__EXERCISE INSTRUCTIONS__.
Nothing but the lines from the one containing "Posts: 2003" through the final line of the listing should appear in the answer, each exactly as written.

__SUPPLIED RECORDS__.

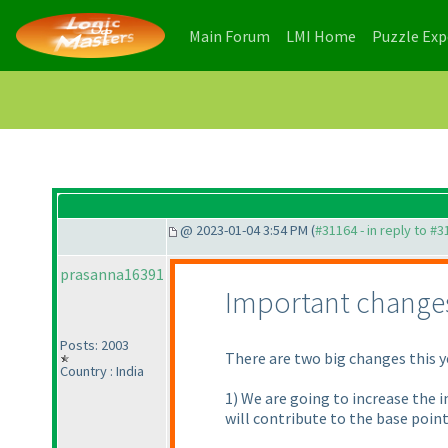
(current)
(current)
Main Forum
LMI Home
Puzzle Ex
@ 2023-01-04 3:54 PM (
#31164 - in reply to #
prasanna16391
Important change
Posts: 2003
There are two big changes this y
Country : India
1) We are going to increase the 
will contribute to the base points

__RESULT__.
Posts: 2003
There are two big changes this y
Country : India
1) We are going to increase the 
will contribute to the base points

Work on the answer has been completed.